The news comes as the company issued its preliminary results for the period ending 31 October, which anticipates an operating loss (EBIT) of EUR15.5m (US$17.7m) compared with EBIT of EUR19.9m last year.
The earnings are impacted by non-cash provisions for restructuring measures and consulting costs of EUR63.3m, as well as extraordinary depreciation and write-downs of EUR69.3m, resulting in a loss of EUR148.1m compared with a profit last year of EUR10.3m.
Sales fell 10% to EUR795m.
“We cannot be satisfied with the developments of the past financial year. This, however, comes not as a surprise,” asserts Johannes Ehling, spokesman of the executive board who was appointed in October following the exit of CEO Ralf Weber.
“Now, however, we clearly focus our attention and efforts on the future, vigorously implementing our future concept to reposition Gerry Weber in the market.”
The group has confirmed it will close 230 retail spaces and start reducing its workforce nationally and internationally. Jobs will be cut in stores and retail spaces as well as in centralised functions.

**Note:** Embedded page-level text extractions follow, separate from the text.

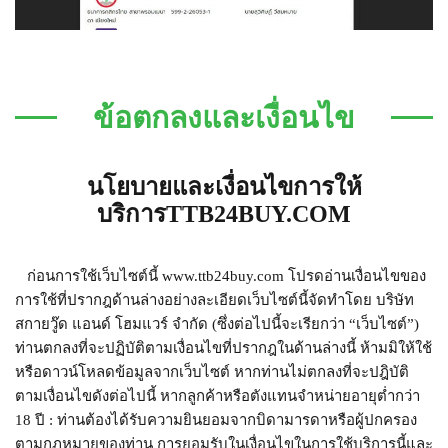
ข้อตกลงและเงื่อนไข
นโยบายและเงื่อนไขการให้
บริการTTB24BUY.COM
ก่อนการใช้เว็บไซต์นี้ www.ttb24buy.com โปรดอ่านเงื่อนไขของ
การใช้ที่ปรากฎด้านล่างอย่างละเอียดเว็บไซต์นี้จัดทำโดย บริษัท
สกายวู๊ด แอนด์ โฮมแวร์ จำกัด (ซึ่งต่อไปนี้จะเรียกว่า “เว็บไซต์”)
ท่านตกลงที่จะปฏิบัติตามเงื่อนไขที่ปรากฎในด้านล่างนี้ ห้ามมิให้ใช้
หรือดาวน์โหลดข้อมูลจากเว็บไซต์ หากท่านไม่ตกลงที่จะปฎิบัติ
ตามเงื่อนไขดังต่อไปนี้ หากลูกค้าหรือตังแทนจำหน่ายอายุต่ำกว่า
18 ปี : ท่านต้องได้รับความยินยอมจากบิดามารดาหรือผู้ปกครอง
ตามกฎหมายของท่าน การยอมรับในเงื่อนไขในการใช้บริการนี้และ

“According to the preliminary results, our annual financial statement for the past financial year will be shaped by major structural and balance sheet adjustments. With these adjustments, we gain the necessary flexibility and lay a sustainable foundation for regaining the company’s former strength,” says Florian Frank, chief restructuring officer (CRO), who was appointed in October amid declining sales.
“Precondition to this is the conclusion of a sustainable financing concept by the end of January 2019. In light of the constructive ongoing discussions with all debt and major equity holders we are confident in our ability to successfully conclude the financing concept,” he adds.
The group has rolled out a number of measures to reposition it for growth following a series of sales falls.
Last month it initiated a new performance programme to focus on digitisation and build a leaner businesses structure – a move that resulted in up to 150 job cuts – following a third-quarter sales fall of 7.3% to EUR575.1m (US$658.7m). It attributed the decline to “continuous structural weakness in the German and European trade in textiles, the exceedingly hot summer, ripple effects from store closures in context of the concluded the Fit4Growth programme, as well as planned adjustments of the business model as part of the performance programme announced in June.”
The Fit4Growth programme was implemented in 2016 and aimed at making the company “even faster and more efficient,” with a “more modern and higher-quality” presentation of the Gerry Weber core brand in particular.